— Ты что, ко мне воспитателем приставлен? — огрызнулся Григорий.
— Мне понятно, что ты озлился на Фицхалаурова, — пожимая плечами, говорил Копылов, — но при чем тут этот англичанин? Или тебе его шлем не понравился?
— Мне он тут, под Усть-Медведицей, что-то не понравился… ему бы его в другом месте носить… Две собаки грызутся — третья не мешайся, знаешь?
— Ага! Ты, оказывается, против иностранного вмешательства? Но, по-моему, когда за горло берут — рад будешь любой помощи.
— Ну, ты и радуйся, а я бы им на нашу землю и ногой ступить не дозволил!
— Ты у красных китайцев видел?
— Ну?
— Это не все равно? Тоже ведь чужеземная помощь.
— Это ты зря! Китайцы к красным добровольцами шли.
— А этих, по-твоему, силою сюда тянули?
Григорий не нашелся, что ответить, долго ехал молча, мучительно раздумывая, потом сказал и в голосе его зазвучала нескрываемая досада:
— Вот вы, ученые люди, всегда так… Скидок наделаете, как зайцы на снегу! Я, брат, чую, что тут ты неправильно гутаришь, а вот припереть тебя не умею… Давай бросим об этом. Не путляй меня, я и без тебя запутанный!
Копылов обиженно умолк, и больше до самой квартиры они не разговаривали. Один лишь снедаемый любопытством Прохор догнал было их, спросил:
— Григорий Пантелевич, ваше благородие, скажи на милость, что это такое за животная у кадетов под орудиями? Ухи у них, как у ослов, а остальная справа — натуральная лошадиная. На эту скотину аж глядеть неудобно… Что это за черт, за порода, — объясни, пожалуйста, а то мы под деньги заспорили…
Минут пять ехал сзади, так и не дождался ответа, отстал и, когда поровнялись с ним остальные ординарцы, шепотом сообщил:
— Они, ребята, едут молчаком и сами, видать, диву даются и ни черта не знают, откуда такая пакость на белом свете берется…
XI
Казачьи сотни четвертый раз вставали из неглубоких окопов и под убийственным пулеметным огнем красных залегали снова. Красноармейские батареи, укрытые лесом левобережья, с самой зари безостановочно обстреливали позиции казаков и накоплявшиеся в ярах резервы.
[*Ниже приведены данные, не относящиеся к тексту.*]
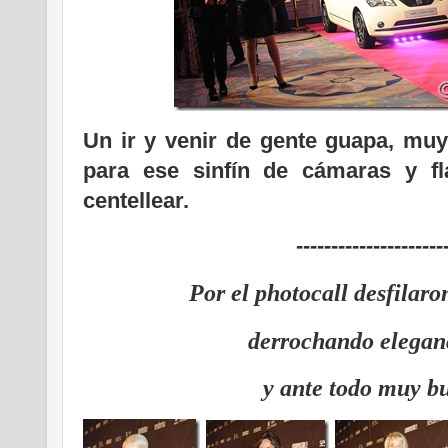
Un ir y venir de gente guapa, mu
para ese sinfín de cámaras y f
centellear.
---------------------
Por el photocall desfilaro
derrochando elegan
y ante todo muy b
Молочно-белые тающие облачка шрапнели вспыхивали над обдонскими высотами. Впереди и позади изломанной линии казачьих окопов пули схватывали бурую пыль.
К полудню бой разгорелся, и западный ветер далеко по Дону нес гул артиллерийской стрельбы.
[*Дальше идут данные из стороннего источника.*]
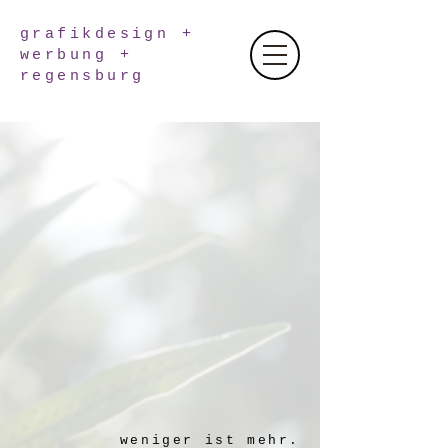
grafikdesign +
werbung +
regensburg
weniger ist mehr.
Григорий с наблюдательного пункта повстанческой батареи следил в бинокль за ходом боя. Ему видно было, как, несмотря на потери, перебежками упорно шли в наступление офицерские роты. Когда огонь усиливался, они ложились, окапываясь, и опять — бросками передвигались к новому рубежу; а левее, в направлении к монастырю, повстанческая пехота никак не могла подняться. Григорий набросал записку Ермакову, послал ее со связным.
Через полчаса прискакал распаленный Ермаков. Он спешился возле батарейской коновязи, — тяжело дыша, поднялся к окопу наблюдателя.
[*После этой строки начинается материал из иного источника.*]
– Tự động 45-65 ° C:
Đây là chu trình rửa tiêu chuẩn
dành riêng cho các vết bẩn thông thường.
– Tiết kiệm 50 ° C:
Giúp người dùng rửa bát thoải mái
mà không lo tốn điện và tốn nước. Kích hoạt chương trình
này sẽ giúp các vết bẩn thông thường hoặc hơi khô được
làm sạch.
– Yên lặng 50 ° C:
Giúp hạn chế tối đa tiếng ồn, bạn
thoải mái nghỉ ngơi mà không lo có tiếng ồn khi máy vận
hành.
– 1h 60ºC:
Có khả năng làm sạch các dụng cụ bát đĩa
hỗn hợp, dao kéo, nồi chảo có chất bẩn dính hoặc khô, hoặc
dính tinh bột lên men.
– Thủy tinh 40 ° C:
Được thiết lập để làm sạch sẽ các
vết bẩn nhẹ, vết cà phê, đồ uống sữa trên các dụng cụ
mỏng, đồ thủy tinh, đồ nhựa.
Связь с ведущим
— Не могу поднять казаков! Не встают! — еще издали закричал он, размахивая руками. — У нас уж двадцати трех человек как не было! Видал, как красные пулеметами режут?
— Офицеры идут, а ты своих поднять не можешь? — сквозь зубы процедил Григорий.
— Да ты погляди, у них на каждый взвод по ручному пулемету да патронов по ноздри, а мы с чем?!
— Но-но, ты мне не толкуй! Зараз же веди, а то голову сымем!
Ермаков матерно выругался, сбежал с кургана. Следом за ним пошел Григорий. Он решил сам вести в атаку 2-й пехотный полк.
Около крайнего орудия, искусно замаскированного ветками боярышника, его задержал командир батареи.
— Полюбуйся, Григорий Пантелевич, на английскую работу. Сейчас они начнут по мосту бить. Давай подымемся на курганик?
В бинокль была чуть видна тончайшая полоска понтонного моста, перекинутого через Дон красными саперами. По ней беспрерывным потоком катились подводы.
Минут через десять английская батарея, расположившаяся за каменистой грядой в лощине, повела огонь. Четвертым снарядом мост был разрушен почти на середине.